3

I'm having a List of String like

List<string> MyList = new List<string>
{ 
    "A-B", 
    "B-A", 
    "C-D", 
    "C-E", 
    "D-C",
    "D-E",
    "E-C",
    "E-D",
    "F-G",
    "G-F"
};

I need to remove duplicate from the List i.e, if "A-B" and "B-A" exist then i need to keep only "A-B" (First entry)

So the result will be like

"A-B"   
"C-D"
"C-E"   
"D-E"
"F-G"

Is there any way to do this using LINQ?

abatishchev
  • 98,240
  • 88
  • 296
  • 433
Thorin Oakenshield
  • 14,232
  • 33
  • 106
  • 146

6 Answers6

14

Implement IEqualityComparer witch returns true on Equals("A-B", "B-A"). And use Enumerable.Distinct method

gandjustas
  • 1,925
  • 14
  • 12
  • 1
    Example of IEqualityComparer implementation will bring you an answer approval ;) – abatishchev Sep 21 '10 at 06:47
  • 4
    @abatischev: I don't know - giving an IEqualityComparer imlpementation would feel like doing someone else's homework... – Niki Sep 21 '10 at 07:12
12

This returns the sequence you look for:

var result = MyList
    .Select(s => s.Split('-').OrderBy(s1 => s1))
    .Select(a => string.Join("-", a.ToArray()))
    .Distinct();

foreach (var str in result)
{
    Console.WriteLine(str);
}

In short: split each string on the - character into two-element arrays. Sort each array, and join them back together. Then you can simply use Distinct to get the unique values.

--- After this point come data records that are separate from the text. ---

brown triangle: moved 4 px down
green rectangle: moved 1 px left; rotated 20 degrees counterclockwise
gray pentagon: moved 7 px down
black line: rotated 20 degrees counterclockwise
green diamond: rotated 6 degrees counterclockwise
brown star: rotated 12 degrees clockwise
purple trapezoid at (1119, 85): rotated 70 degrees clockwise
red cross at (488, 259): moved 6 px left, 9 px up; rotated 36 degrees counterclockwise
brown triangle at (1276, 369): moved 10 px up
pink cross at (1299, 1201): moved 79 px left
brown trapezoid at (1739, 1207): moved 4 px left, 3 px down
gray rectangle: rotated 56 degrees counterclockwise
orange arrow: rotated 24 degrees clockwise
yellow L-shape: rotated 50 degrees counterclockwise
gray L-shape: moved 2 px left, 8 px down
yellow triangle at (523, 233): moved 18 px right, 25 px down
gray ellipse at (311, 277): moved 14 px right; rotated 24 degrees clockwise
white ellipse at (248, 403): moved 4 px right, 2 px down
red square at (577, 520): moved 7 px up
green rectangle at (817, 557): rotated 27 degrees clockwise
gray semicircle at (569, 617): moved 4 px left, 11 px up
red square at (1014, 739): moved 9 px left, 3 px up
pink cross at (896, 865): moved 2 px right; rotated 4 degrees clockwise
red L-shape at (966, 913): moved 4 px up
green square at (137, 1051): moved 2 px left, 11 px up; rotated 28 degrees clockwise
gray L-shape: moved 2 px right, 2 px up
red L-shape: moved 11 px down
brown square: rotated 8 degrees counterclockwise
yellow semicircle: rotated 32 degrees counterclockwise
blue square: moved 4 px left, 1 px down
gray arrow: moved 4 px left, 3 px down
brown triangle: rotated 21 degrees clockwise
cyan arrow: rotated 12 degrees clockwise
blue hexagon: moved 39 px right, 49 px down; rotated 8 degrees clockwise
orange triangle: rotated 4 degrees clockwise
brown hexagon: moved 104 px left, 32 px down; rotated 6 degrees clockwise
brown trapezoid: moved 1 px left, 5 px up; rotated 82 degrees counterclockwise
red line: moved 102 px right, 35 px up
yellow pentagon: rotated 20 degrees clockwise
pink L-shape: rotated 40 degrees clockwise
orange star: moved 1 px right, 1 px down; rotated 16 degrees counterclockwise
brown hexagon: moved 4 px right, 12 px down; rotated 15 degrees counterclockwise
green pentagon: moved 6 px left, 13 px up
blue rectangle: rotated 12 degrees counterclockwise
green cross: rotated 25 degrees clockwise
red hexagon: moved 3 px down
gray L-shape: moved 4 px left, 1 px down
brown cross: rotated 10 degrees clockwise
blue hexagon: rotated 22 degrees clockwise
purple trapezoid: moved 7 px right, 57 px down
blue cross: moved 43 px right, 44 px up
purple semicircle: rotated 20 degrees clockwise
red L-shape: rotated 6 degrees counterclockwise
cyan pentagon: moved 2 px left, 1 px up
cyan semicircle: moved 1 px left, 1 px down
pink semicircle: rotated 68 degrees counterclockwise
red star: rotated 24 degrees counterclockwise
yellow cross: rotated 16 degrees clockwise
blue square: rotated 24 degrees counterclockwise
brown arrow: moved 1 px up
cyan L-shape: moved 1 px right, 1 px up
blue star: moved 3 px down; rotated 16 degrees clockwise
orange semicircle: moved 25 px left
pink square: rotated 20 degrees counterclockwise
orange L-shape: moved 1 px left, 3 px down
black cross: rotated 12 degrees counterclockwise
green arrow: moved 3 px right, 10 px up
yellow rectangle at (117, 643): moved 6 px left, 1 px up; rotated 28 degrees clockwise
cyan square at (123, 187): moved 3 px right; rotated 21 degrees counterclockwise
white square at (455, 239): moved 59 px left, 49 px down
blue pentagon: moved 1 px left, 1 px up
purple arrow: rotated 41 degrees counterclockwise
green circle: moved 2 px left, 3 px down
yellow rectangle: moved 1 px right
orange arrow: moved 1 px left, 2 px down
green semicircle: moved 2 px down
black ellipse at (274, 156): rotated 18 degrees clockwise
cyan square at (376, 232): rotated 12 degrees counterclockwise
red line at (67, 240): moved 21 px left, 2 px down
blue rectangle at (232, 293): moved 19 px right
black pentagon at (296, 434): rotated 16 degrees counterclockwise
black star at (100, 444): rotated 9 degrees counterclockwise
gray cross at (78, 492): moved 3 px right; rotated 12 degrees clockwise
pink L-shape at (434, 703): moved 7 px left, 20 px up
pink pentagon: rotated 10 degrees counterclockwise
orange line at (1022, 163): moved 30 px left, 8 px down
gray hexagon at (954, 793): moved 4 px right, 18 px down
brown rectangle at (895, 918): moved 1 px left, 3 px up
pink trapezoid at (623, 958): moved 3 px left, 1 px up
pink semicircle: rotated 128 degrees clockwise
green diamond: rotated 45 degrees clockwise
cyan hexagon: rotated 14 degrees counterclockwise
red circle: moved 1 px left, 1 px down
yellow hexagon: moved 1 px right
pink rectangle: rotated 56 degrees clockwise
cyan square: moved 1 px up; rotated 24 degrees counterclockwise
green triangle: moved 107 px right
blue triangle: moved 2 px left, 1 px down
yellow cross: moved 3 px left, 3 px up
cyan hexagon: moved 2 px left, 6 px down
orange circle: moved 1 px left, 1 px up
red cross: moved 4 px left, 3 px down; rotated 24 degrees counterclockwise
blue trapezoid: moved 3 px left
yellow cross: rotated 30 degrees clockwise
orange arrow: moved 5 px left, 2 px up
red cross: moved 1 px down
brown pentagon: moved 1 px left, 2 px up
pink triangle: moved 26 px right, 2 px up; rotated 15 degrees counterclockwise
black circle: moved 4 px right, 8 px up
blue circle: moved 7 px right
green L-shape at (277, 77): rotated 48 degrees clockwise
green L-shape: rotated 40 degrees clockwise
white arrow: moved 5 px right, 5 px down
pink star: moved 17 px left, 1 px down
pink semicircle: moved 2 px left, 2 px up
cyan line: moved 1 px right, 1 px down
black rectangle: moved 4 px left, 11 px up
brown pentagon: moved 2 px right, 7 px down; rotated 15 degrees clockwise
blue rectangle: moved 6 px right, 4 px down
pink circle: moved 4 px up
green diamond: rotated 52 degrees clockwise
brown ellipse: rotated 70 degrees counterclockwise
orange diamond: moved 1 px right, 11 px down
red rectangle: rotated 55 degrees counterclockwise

Update: when thinking a bit more, I realized that you can easily remove one of the Select calls:

var result = MyList
    .Select(s => string.Join("-", s.Split('-').OrderBy(s1 => s1).ToArray()))
    .Distinct();

Disclaimer: this solution will always keep the value "A-B" over "B-A", regardless of the order in which the appear in the original sequence.

Fredrik Mörk
  • 155,851
  • 29
  • 291
  • 343
  • 4
    Downvoters, please leave a comment so any errors can be corrected. – Fredrik Mörk Sep 21 '10 at 07:03
  • +1, minor quibble though. The `Distinct` method is defined as returning an unordered collection so to be 100% correct you'd need to sort the result to get the ordered specified by the OP. Then again it's implemented as an ordered collection so it's at best a nitpick. – JaredPar Sep 21 '10 at 07:16
4

You can use the Enumerable.Distinct(IEnumerable<TSource>, IEqualityComparer<TSource>) overload.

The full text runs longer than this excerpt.